Originally posted on the Faculty Blog on November 23, 2008.
While instant messaging a high school friend yesterday, she mentioned that she had just seen the final episode of The West Wing on DVD (in which outgoing president Josiah Bartlett pardons ex-Director of Communications Toby Ziegler from a conviction for leaking national security secrets to The Washington Post), and then linked me to a recent Slate article handicapping President Bush’s potential pardons, while commenting that “maybe if Bush was more like Bartlett, he wouldn’t have to pardon so many of his cronies.” I commented that President Clinton (and most other presidents) have done the same thing, which caused her to rephrase her statement by replacing “Bush” with “all the real presidents.”
I know: there are any number of things lame duck presidents can do that should probably be reviewed and reconsidered before we get to presidential pardons. I also understand that the pardon is a valuable tool that allows the executive branch to swiftly undo so-called “travesties of law,” setting free the wrongly convicted. Yet the Slate article got me thinking about whether it isn’t worth considering a check on this particular executive power sometime soon, both on a state and federal level (though the misuse tends to be more egregious on the federal level).
Is it really fair that Bush is able to pardon (for example) Scooter Libby as he’s walking out the door?

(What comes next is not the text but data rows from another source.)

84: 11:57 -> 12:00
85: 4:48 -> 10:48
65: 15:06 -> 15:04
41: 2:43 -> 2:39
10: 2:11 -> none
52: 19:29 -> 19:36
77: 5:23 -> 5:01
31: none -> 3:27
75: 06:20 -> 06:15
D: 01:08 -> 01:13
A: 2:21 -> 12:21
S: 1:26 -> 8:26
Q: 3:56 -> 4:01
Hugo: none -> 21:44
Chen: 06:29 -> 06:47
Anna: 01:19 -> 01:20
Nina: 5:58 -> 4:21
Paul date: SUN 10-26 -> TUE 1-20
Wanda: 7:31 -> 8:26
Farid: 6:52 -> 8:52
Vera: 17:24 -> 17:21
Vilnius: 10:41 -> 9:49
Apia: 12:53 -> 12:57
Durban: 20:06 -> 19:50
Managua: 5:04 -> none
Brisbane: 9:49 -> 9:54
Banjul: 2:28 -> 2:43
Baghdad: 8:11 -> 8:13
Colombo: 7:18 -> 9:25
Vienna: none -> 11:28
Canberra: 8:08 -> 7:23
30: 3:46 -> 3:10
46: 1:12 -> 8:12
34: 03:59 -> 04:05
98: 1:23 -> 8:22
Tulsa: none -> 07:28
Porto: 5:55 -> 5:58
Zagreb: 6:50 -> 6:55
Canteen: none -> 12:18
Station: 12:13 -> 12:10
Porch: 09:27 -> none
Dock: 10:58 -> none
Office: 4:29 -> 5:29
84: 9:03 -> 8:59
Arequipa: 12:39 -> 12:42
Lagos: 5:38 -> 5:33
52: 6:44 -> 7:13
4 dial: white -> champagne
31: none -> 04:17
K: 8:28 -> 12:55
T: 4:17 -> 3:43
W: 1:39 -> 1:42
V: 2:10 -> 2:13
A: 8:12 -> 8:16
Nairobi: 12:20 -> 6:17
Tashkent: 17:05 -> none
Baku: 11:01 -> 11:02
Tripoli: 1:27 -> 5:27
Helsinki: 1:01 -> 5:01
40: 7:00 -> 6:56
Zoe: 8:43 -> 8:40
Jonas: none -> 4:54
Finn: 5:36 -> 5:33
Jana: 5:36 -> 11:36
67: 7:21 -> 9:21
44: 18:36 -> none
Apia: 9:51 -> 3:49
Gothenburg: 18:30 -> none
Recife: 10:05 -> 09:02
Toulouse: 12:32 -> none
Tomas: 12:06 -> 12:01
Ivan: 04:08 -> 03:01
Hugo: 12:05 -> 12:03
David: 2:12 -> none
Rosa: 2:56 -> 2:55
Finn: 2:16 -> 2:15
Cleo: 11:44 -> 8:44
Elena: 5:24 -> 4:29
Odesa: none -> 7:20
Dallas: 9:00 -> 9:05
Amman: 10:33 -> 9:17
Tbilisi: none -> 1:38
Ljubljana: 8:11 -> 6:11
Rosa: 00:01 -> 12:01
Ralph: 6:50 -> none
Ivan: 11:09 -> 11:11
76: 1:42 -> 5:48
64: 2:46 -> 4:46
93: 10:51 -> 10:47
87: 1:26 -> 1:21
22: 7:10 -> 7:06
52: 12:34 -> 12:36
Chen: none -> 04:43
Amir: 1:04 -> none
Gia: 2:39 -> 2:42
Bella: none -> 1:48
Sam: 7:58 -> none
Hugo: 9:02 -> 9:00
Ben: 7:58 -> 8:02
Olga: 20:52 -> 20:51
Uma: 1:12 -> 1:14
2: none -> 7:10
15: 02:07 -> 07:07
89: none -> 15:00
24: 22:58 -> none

What about Clinton and his brother Roger, or Marc Rich? For that matter, assuming you agree that what President Nixon did was criminal, how about Ford pardoning Nixon minutes after Ford took office? There’s a pretty obvious reason why presidents wouldn’t make these pardons until they had one foot out the door: no one would let them get anything else done for the rest of their presidency if they tried this mid-term. But what kind of message does it send to people when Patty Hearst can be pardoned because of who her family is, while a state defendant in the same position serves hard time?
Furthermore, what about the implications of pardoning on the sentencing guidelines and mandatory minimums? In Wisconsin, OWI charges become felonies as of the fifth offense (which is far too high, in my opinion, but that’s a story for another post). As governors have as much power to pardon state crimes as presidents do for federal crimes, what if Governor Doyle pardoned someone’s OWI-fourth conviction? If that person gets convicted again, wouldn’t it be another OWI-fourth? If so, that’s the difference between a misdemeanor and a felony conviction, the difference between a possible maximum sentence of one year versus six years. This problem is only exacerbated at the federal level, where — particularly with drug crimes under the Controlled Substances Act — prior convictions can jump the sentencing thresholds significantly. Really, what’s to stop an outgoing executive from pardoning someone’s prior convictions at the same time that the person is facing current charges? Sure, you can argue that the P.R. would be horrible, but I guarantee you most people don’t think about Clinton’s pardons in calculating his worth as a president now.
Finally (and this is a point I only realized tonight), acceptance of a pardon — at least at the federal level — carries with it an admission of guilt. Hence, in order for people to get pardoned, they have to essentially admit that they committed the crimes for which they’re being pardoned. Now, this isn’t as much of an issue when the pardon goes to someone already convicted (though I’d like to note the irony in pardoning someone for being wrongfully convicted while at the same time making the person agree that he or she did it as part of the pardon.) But what about those people pardoned while facing civil and criminal charges for the same act? If accepting a pardon means admitting guilt, than wouldn’t that work the same way that a guilty plea does (i.e., it basically makes the civil suit an open-and-shut case)? If you’re an attorney representing a client on both cases, how would you advise your client if a pardon were extended? If you do take it, your client’s dodged a criminal conviction, but basically handed a blank check to the plaintiffs in the civil suit; if you don’t take it, your client will have to roll the dice on both cases.
I’m not saying that pardons are an entirely bad thing. I think that anyone could point to completely valid pardons as evidence that the pardon power works. Still, I was raised with the moral viewpoint that if you’re unwilling to say or do something in public, you shouldn’t say or do it in private. Pardoning people as you run away from the conflict seems a bit cowardly to me, and when every president does it as he leaves office just because he can, while rarely (if ever!) doing it while in office, it may be time to review whether the power needs tweaking.